__Your goal__
Lines outside the range are not wanted. Give again exactly the lines between the line holding "Cuba Makanan Pakistan" and the line holding "の他イベント等（※要計画書）", inclusive, from the listing below.
___ Source data
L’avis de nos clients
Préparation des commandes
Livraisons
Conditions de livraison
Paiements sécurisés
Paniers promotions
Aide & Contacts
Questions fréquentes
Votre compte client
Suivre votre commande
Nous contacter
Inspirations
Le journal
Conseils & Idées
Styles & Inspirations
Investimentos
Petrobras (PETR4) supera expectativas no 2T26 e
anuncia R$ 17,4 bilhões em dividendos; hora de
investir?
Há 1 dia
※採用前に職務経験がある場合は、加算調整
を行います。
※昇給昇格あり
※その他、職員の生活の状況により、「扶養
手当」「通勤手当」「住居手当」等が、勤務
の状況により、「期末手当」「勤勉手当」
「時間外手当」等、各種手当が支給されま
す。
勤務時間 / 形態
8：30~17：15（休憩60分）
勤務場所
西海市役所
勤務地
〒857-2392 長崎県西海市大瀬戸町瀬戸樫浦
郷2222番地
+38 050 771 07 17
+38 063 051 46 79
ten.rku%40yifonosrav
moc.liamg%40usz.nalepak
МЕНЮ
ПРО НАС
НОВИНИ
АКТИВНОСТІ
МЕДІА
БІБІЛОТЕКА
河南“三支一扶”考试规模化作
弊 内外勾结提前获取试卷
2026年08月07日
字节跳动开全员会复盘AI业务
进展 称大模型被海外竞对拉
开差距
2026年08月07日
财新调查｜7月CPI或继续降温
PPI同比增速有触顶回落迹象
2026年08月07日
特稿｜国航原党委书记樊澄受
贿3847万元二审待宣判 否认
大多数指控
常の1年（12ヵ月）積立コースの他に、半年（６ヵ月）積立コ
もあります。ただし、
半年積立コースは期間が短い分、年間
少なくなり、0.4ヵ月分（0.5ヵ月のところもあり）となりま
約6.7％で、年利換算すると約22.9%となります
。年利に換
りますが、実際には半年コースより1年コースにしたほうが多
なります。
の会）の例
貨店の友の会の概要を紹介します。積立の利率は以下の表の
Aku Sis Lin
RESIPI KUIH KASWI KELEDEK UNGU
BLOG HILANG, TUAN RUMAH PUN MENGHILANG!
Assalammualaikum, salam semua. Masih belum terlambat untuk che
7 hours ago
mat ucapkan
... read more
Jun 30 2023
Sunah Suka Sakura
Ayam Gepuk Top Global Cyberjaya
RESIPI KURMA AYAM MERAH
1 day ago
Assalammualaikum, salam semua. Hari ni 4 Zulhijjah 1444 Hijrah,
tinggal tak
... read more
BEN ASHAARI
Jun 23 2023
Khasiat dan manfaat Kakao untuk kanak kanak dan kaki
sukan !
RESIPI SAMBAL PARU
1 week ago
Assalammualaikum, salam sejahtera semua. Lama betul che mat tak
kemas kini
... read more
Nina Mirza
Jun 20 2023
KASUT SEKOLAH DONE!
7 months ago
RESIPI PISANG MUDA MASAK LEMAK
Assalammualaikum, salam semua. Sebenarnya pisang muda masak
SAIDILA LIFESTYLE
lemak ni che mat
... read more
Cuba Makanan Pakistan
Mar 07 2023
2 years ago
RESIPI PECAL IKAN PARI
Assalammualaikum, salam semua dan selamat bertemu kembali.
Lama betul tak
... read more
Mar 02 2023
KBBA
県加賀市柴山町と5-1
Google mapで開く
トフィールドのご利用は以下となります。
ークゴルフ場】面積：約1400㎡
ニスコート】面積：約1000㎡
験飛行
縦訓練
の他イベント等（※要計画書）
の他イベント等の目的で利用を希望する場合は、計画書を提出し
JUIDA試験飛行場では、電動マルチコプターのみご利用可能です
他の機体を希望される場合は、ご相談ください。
______
__Solution__
Cuba Makanan Pakistan
Mar 07 2023
2 years ago
RESIPI PECAL IKAN PARI
Assalammualaikum, salam semua dan selamat bertemu kembali.
Lama betul tak
... read more
Mar 02 2023
KBBA
県加賀市柴山町と5-1
Google mapで開く
トフィールドのご利用は以下となります。
ークゴルフ場】面積：約1400㎡
ニスコート】面積：約1000㎡
験飛行
縦訓練
の他イベント等（※要計画書）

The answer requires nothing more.